Qatar Islamic Bank sets roadshow for sukuk; softer session for most EM; Lat-Am CDS widen

By Christine Van Dusen

Atlanta, Oct. 14 – Qatar Islamic Bank SAQ announced plans for a roadshow as bonds from Turkey were unchanged, Pakistan’s notes firmed up and Asian assets put in a quiet Wednesday session.

The Doha-based lender will issue dollar-denominated and benchmark-sized Islamic bonds via Barwa Bank, Citigroup, HSBC, Noor Bank, QInvest and Standard Chartered in a Regulation S deal.

“Markets again looking a touch softer after more weak data from China,” a London-based trader said. “The weak data has spurred more speculation that the PBOC will ease again before year-end, but I think expectations where somewhat baked in already.”

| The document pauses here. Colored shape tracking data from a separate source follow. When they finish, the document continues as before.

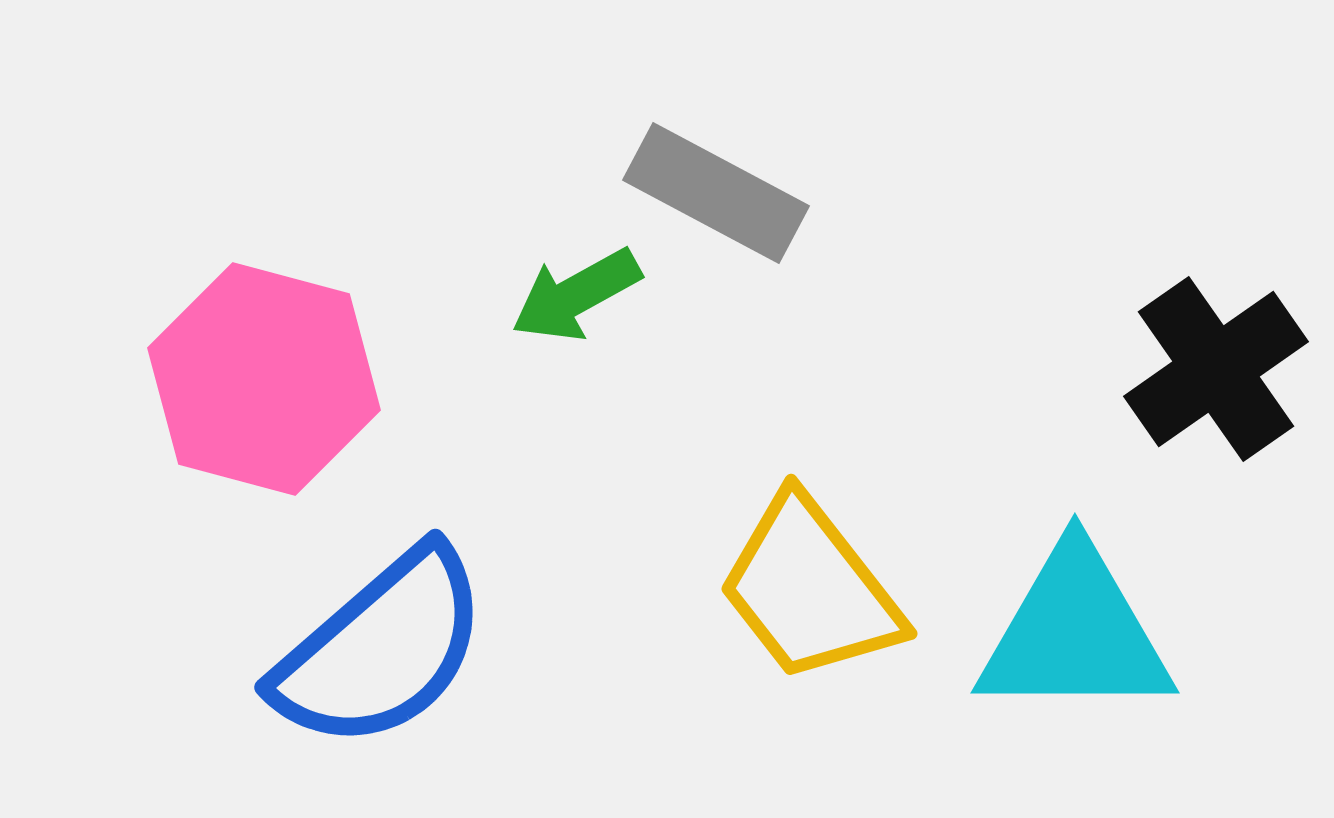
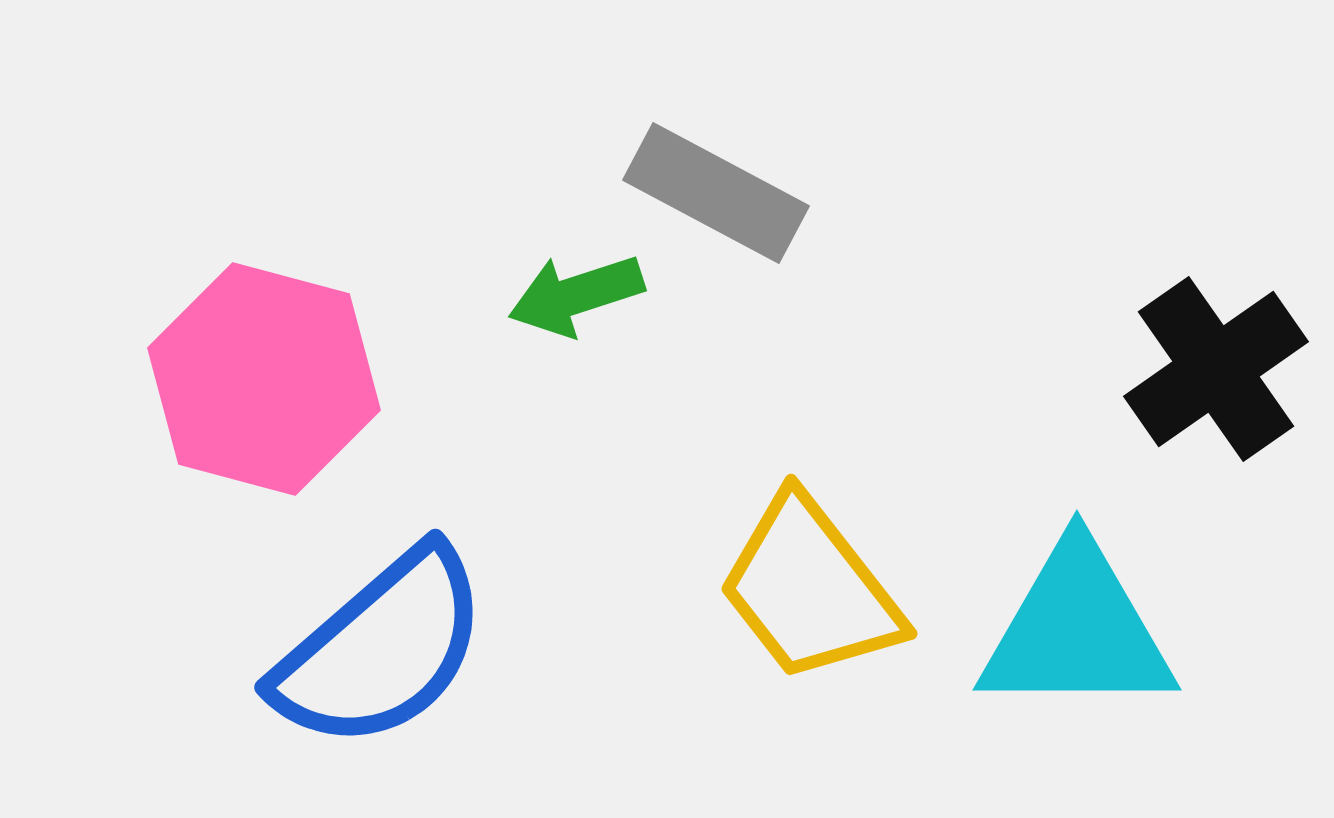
green arrow: rotated 11 degrees clockwise
cyan triangle: moved 2 px right, 3 px up
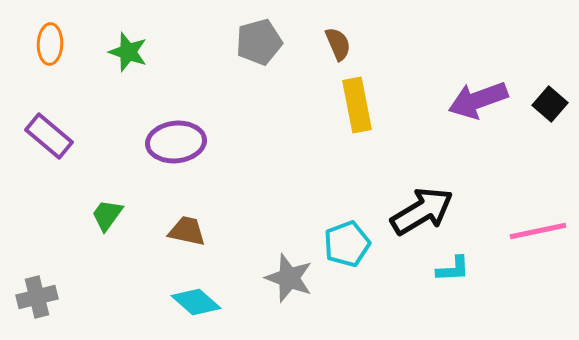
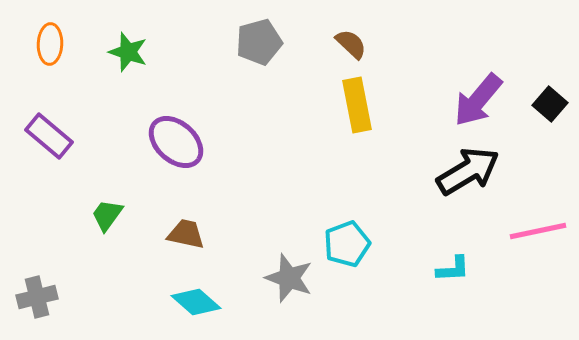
brown semicircle: moved 13 px right; rotated 24 degrees counterclockwise
purple arrow: rotated 30 degrees counterclockwise
purple ellipse: rotated 48 degrees clockwise
black arrow: moved 46 px right, 40 px up
brown trapezoid: moved 1 px left, 3 px down
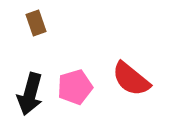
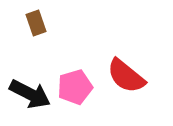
red semicircle: moved 5 px left, 3 px up
black arrow: rotated 78 degrees counterclockwise
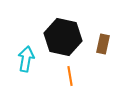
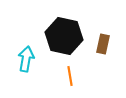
black hexagon: moved 1 px right, 1 px up
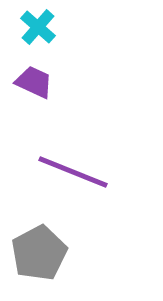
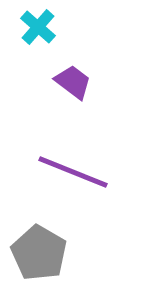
purple trapezoid: moved 39 px right; rotated 12 degrees clockwise
gray pentagon: rotated 14 degrees counterclockwise
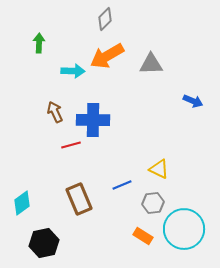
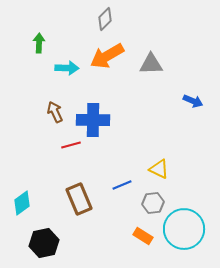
cyan arrow: moved 6 px left, 3 px up
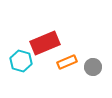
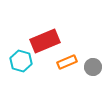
red rectangle: moved 2 px up
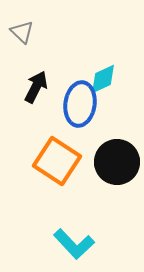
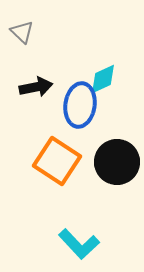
black arrow: rotated 52 degrees clockwise
blue ellipse: moved 1 px down
cyan L-shape: moved 5 px right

Bonds from Turkey opened almost unchanged on Wednesday, away from the wides seen on Tuesday, he said.

“I guess the Turkey short is probably getting a bit crowded, as it remains a consensus underweight, but there are plenty of reasons for why investors should be positioned that way,” he said. “Turkey banks and corporates were orderly, as sellers meet Street shorts, so we are not having the bottom-falling-out that we experienced a few weeks ago, when some of the corporates went almost no-bid.”

Pakistan’s curve remained mostly firm on Wednesday, though flows stalled, a trader said.

“The curve has almost normalized, apart from the Pakistan 2019 sukuk, which remains super-expensive,” he said.

Trading of Asian bonds was quiet during the morning session, opening soft but firming as real-money accounts selectively added corporate issues, a trader said.

“Bonds are 1 basis point to 2 bps tighter,” he said. “Also seeing interest in the laggards in the Korea space.”

Petronas quiet, wider

Bonds from Malaysia’s Petroliam Nasional Bhd. (Petronas) were mostly quiet and widened by about 2 bps amid some Street selling, he said.

“The tone in Asian credits remained constructive today, with investment grade financials closed unchanged to 3 bps tighter,” he said. “Korea financials grinded tighter, with off-the-runs catching up. India banks 1 bp to 3 bps tighter.”

Petrobras, Vale suffer

Looking to Latin America, many corporates put in a decent performance on Wednesday morning, but Brazil-based Petroleo Brasileiro SA remained under pressure, a New York-based trader said.

Brazil’s Vale SA also widened on Wednesday after moving 10 bps out on Tuesday.

Street volumes remained strong for Colombia-based Ecopetrol SA’s curve, particularly the 2026s and 2045s, he said.

Colombia, Mexico, Cemex firm

Bank paper from Colombia and Mexico remained firm amid better sentiment, the New York trader said.

Mexico-based Cemex SAB de CV was also firm on Wednesday, he said.

“Other Mexican high-grade issues also remain firm, but I’m not sure they are ready for another leg higher here as valuations ... are keeping a lid on performance,” he said.

Swaps move out

At the end of the day, Brazil’s five-year credit default swaps spreads closed at 452 bps from 450 bps after trading as tight as 440 bps earlier in the session, another trader said.

Mexico’s credit default swaps moved to 161 bps from 156 bps while cash prices for most Latin American sovereigns tried to adjust to spread and Treasury moves.

High-yield names from the region did manage to eke out gains, with PDVSA’s 2017s closing at 68.60 from 68.50 and Venezuela’s 2027s closing at 42.50 from 41.70, he said.

“Volumes continue to be on the lighter side despite the pickup in volatility, with two-way flows,” he said.